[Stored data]

>>>

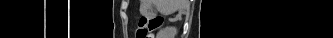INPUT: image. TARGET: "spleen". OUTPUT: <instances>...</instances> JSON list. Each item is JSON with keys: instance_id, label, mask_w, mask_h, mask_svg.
<instances>
[{"instance_id": "1", "label": "spleen", "mask_w": 333, "mask_h": 38, "mask_svg": "<svg viewBox=\"0 0 333 38\" xmlns=\"http://www.w3.org/2000/svg\"><path fill=\"white\" fill-rule=\"evenodd\" d=\"M163 12H165V13H167V12H168V8H167V6H165V8H164Z\"/></svg>"}]
</instances>
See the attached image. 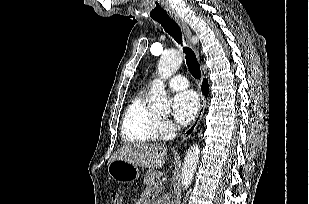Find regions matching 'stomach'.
I'll use <instances>...</instances> for the list:
<instances>
[{
  "mask_svg": "<svg viewBox=\"0 0 309 204\" xmlns=\"http://www.w3.org/2000/svg\"><path fill=\"white\" fill-rule=\"evenodd\" d=\"M109 176L120 183H132L140 177L138 166L124 160H113L108 163Z\"/></svg>",
  "mask_w": 309,
  "mask_h": 204,
  "instance_id": "obj_1",
  "label": "stomach"
}]
</instances>
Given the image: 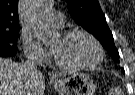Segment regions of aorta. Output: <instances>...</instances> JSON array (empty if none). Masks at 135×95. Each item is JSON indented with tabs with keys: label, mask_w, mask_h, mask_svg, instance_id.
<instances>
[{
	"label": "aorta",
	"mask_w": 135,
	"mask_h": 95,
	"mask_svg": "<svg viewBox=\"0 0 135 95\" xmlns=\"http://www.w3.org/2000/svg\"><path fill=\"white\" fill-rule=\"evenodd\" d=\"M52 8L51 0H33L30 7V25L36 38L48 43L57 38L56 31L50 28L47 14Z\"/></svg>",
	"instance_id": "aorta-1"
}]
</instances>
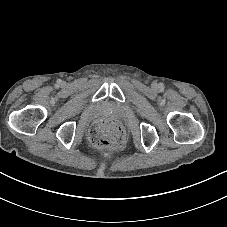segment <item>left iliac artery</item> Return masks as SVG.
<instances>
[{
  "mask_svg": "<svg viewBox=\"0 0 227 227\" xmlns=\"http://www.w3.org/2000/svg\"><path fill=\"white\" fill-rule=\"evenodd\" d=\"M159 88L161 89V90H163L164 89V84L163 83H159Z\"/></svg>",
  "mask_w": 227,
  "mask_h": 227,
  "instance_id": "44dca946",
  "label": "left iliac artery"
}]
</instances>
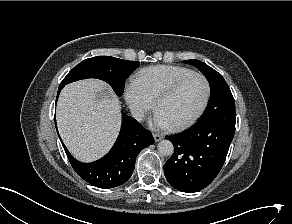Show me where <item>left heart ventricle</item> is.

<<<

> _Try it_
Set down word for word every line from the one containing "segment <item>left iliac" through the last line of the records above, both ends included. Leave out the pictures.

> _Reply to the exercise_
segment <item>left iliac artery</item> Return masks as SVG.
<instances>
[{
  "mask_svg": "<svg viewBox=\"0 0 227 227\" xmlns=\"http://www.w3.org/2000/svg\"><path fill=\"white\" fill-rule=\"evenodd\" d=\"M159 88L161 89V90H163L164 89V84L163 83H159Z\"/></svg>",
  "mask_w": 227,
  "mask_h": 227,
  "instance_id": "44dca946",
  "label": "left iliac artery"
}]
</instances>
Show me where <item>left heart ventricle</item> is.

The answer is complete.